David Gubiani, Regional Director SE EMEA Southern di Check Point Software Technologies, tra i principali fornitori di soluzioni di cybersecurity a livello globale, ha commentato così l’ennesimo attacco hacker: “Quello che è successo in Portogallo ai danni di Vodafone non deve sorprenderci. Negli ultimi mesi, come sapete, abbiamo visto in Portogallo e nel resto del mondo, inclusa l’Italia, un aumento spaventoso degli attacchi informatici contro le aziende. In Italia, la media è attualmente di 1070 attacchi a settimana per organizzazione e in Portogallo ne registriamo poco meno, circa 980 attacchi a settimana per organizzazione.

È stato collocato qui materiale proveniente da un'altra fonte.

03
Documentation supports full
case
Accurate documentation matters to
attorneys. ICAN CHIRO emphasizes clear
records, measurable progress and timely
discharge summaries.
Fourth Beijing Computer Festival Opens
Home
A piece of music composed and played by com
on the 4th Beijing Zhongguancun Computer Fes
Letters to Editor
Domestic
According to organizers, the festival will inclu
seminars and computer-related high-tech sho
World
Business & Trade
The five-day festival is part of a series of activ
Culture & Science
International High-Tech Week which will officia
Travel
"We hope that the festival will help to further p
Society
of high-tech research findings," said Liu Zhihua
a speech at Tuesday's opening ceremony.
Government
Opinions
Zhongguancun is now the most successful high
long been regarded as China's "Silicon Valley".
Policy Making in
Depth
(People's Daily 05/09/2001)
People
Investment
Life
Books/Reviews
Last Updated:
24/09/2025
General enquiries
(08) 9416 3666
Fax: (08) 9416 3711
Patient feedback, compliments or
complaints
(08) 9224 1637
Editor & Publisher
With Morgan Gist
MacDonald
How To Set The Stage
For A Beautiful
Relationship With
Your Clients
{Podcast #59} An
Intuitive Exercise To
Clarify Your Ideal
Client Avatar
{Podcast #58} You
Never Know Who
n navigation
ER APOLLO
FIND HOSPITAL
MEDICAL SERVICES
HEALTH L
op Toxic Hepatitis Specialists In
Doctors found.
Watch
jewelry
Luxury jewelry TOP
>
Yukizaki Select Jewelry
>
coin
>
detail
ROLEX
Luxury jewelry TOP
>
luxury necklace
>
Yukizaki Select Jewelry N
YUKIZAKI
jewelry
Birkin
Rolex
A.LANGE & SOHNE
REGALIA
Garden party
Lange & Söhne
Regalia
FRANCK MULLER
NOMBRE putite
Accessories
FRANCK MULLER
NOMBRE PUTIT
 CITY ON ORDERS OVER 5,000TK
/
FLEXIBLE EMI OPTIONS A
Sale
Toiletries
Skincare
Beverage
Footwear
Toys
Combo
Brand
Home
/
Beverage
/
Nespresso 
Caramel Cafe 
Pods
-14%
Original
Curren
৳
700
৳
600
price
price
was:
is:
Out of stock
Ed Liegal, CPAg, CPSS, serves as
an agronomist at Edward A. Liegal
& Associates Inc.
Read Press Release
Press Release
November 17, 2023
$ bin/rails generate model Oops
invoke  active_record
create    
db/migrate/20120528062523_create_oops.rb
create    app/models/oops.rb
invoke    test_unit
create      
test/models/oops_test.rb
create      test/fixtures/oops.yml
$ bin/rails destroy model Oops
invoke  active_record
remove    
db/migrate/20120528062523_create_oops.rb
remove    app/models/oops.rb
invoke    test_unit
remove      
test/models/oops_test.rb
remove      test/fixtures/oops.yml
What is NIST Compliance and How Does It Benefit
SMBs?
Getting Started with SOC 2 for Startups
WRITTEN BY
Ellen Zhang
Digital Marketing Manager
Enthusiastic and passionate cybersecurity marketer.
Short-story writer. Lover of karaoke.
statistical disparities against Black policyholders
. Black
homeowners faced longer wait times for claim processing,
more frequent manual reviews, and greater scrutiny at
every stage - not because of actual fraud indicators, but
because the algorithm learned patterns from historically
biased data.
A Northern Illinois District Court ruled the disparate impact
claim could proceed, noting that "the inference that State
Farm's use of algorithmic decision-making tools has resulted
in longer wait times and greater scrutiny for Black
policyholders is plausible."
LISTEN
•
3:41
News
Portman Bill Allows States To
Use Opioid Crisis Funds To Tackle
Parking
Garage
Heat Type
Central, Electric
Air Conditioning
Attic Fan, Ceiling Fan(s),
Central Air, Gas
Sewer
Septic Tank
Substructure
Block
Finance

Il settore delle comunicazioni, di cui Vodafone fa parte, è il terzo settore più bersagliato a livello mondiale, con aziende che subiscono una media di 1283 attacchi a settimana.

Al momento, non abbiamo dati concreti su cosa abbia causato l’attacco e nemmeno quali saranno le conseguenze. Dalle informazioni divulgate finora, sia da Vodafone che dalle autorità nazionali, possiamo dedurre che si sia trattato di un attacco mirato all’infrastruttura Vodafone, che ha impedito l’accesso ai sistemi e interrotto il normale svolgimento dei servizi. Questo ha colpito la normale attività di comunicazione dell’operatore e ha avuto un grande impatto nella società e nell’economia portoghese, influenzando il modo di lavorare delle aziende di ogni tipo e dimensione.

Questo è un altro campanello d’allarme per le organizzazioni di tutti i settori e Paesi. Il crimine informatico sta aumentando in termini di frequenza e complessità di attacchi e cerca sempre più di ostacolare la vita degli individui e delle imprese. Purtroppo, è una dinamica che avevamo previsto e che non sembra rallentare.”